◆ ASSIGNED TASK ◆
Please transcribe, exactly and only, the lines of the records below from the one holding "Os temas abordados" to the very end.

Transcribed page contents

+ + + +

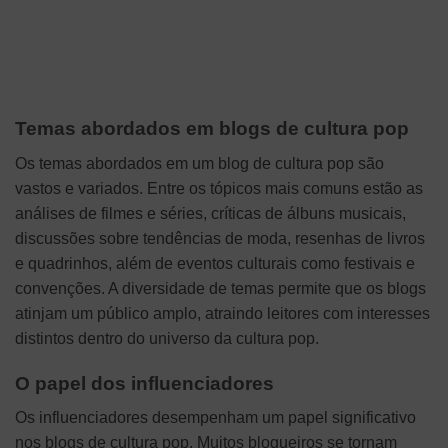
Temas abordados em blogs de cultura pop
Os temas abordados em um blog de cultura pop são
vastos e variados. Entre os tópicos mais comuns estão as
análises de filmes e séries, críticas de álbuns musicais,
discussões sobre tendências de moda, resenhas de livros
e quadrinhos, além de eventos culturais como festivais e
convenções. A diversidade de temas permite que os blogs
atinjam um público amplo, atraindo leitores com interesses
distintos dentro do universo da cultura pop.
O papel dos influenciadores
Os influenciadores desempenham um papel significativo
nos blogs de cultura pop. Muitos blogueiros se tornam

+ + + +

◆ ANSWER FOR THE TASK ◆
Os temas abordados em um blog de cultura pop são
vastos e variados. Entre os tópicos mais comuns estão as
análises de filmes e séries, críticas de álbuns musicais,
discussões sobre tendências de moda, resenhas de livros
e quadrinhos, além de eventos culturais como festivais e
convenções. A diversidade de temas permite que os blogs
atinjam um público amplo, atraindo leitores com interesses
distintos dentro do universo da cultura pop.
O papel dos influenciadores
Os influenciadores desempenham um papel significativo
nos blogs de cultura pop. Muitos blogueiros se tornam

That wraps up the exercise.